LaGuardia Terminal B renovation promises “new, more fun era”
In 1938, TIME Magazine called LaGuardia Airport “the most pretentious land and seaplane base in the world.” Built during a period of significant investment in American infrastructure, LaGuardia was a national and international model for air travel. Today, like many other American airports, it lags behind. In fact, Airport Council International estimates that US airports alone will require almost $76 billion in investment by 2019 to ensure they remain globally competitive and meet projected growth in passengers and cargo.
As the traditional way of funding airports – government grants and passenger fees – will fail to meet that requirement, public-private partnerships are increasingly becoming a preferred model for redevelopment projects. In 2016, LaGuardia Gateway Partners (LGP), partnered with the Port Authority of New York and New Jersey to rebuild LaGuardia Central Terminal B. Not a moment too soon – recent years have seen passenger flow creep to almost than 15 million passengers annually in the terminal, seven million more than it was built for.
While LGP constructs a new state of the art facility, operations at the current terminal for those 15 million will stay the same. “That doesn’t mean the building won’t change,” explained Ed Baklor, chief commercial officer, LaGuardia Gateway Partners. New Yorkers and domestic travellers to New York will be familiar with the terminal’s “idiosyncrasies” that have developed over time, noted Baklor – “quirks” like leaky ceilings or corridors without much lighting.
LGP is taking aim at these with a $5 million dollar investment in the existing terminal that will improve passenger experience while we wait for the new terminal to come online. “Since day one, we’ve been fixing those leaking ceilings, upgrading our HVAC system, painting the walls, installing new lights in the bathrooms and adding more charging stations.

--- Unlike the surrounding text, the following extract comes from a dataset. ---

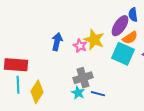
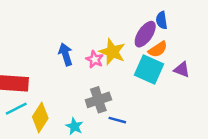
blue arrow: (57, 42) -> (66, 54), turned -30
cyan line: (18, 85) -> (16, 109), turned 66
cyan star: (78, 93) -> (74, 126), moved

We know that, though they may not be revolutionary, these pieces matter to passengers as they can make their journey more comfortable,” said Baklor.
Importantly, this period also enables LGP to test new concepts and see what works best before it finalises plans for the new terminal. “Since signing the lease in June, we have been conducting trials on different elements that impact passenger experience – from experimenting with various types of chairs in the food court to refining new innovations like beacon technology that allows us to track and share wait times for TSA and taxis,” said Baklor. “We are getting to know the tastes of customers so that, by the time the new building opens, we have incorporated their needs into the new facility,” he added.

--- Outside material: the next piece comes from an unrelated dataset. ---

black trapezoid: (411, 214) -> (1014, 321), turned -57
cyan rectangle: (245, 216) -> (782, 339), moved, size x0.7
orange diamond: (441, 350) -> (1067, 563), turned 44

A lot has changed in air travel since TIME was writing articles praising LaGuardia Airport. People used to find flying glamorous, but more and more now dread the airport. Baklor hopes to use his background at Disney and WestJet to make traveling through Central Terminal B enjoyable, maybe even fun.
“In the past months we have brought on a squad of entertainers to amuse folks as they get from the curb to their gate. They are helping us to usher in a new era for LaGuardia Central Terminal – not a pretentious one, per se – but an exciting one!” he added.

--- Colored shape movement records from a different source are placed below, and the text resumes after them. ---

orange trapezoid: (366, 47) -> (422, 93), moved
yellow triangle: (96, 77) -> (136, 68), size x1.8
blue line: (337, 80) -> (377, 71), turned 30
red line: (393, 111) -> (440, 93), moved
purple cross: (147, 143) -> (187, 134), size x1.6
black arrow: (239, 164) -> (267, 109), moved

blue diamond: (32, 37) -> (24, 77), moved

Vantage Airport Group is part of the team leading the redevelopment and construction of Central Terminal B. It also has a management services agreement with LGP for operation of the terminal to 2050.
While New York’s John F Kennedy International and Newark’s Liberty International airports grab the headlines about international connectivity into the city, the downtown LaGuardia Airport plays a critical role in supporting strong domestic flows in and out of the Big Apple.
LaGuardia Airport is the largest domestic gateway into New York and despite its infrastructure constraints for the past two years has provided more than 38 million scheduled seats in and out of the city after continuous growth during the 2010s. In fact last year it offered its largest inventory for the past ten years. Its largest operator was Delta Air Lines with a 39.7 per cent capacity share, ahead of American Airlines (28.6 per cent), Southwest Airlines (8.4 per cent), United Airlines (7.4 per cent) and JetBlue Airways (4.9 per cent).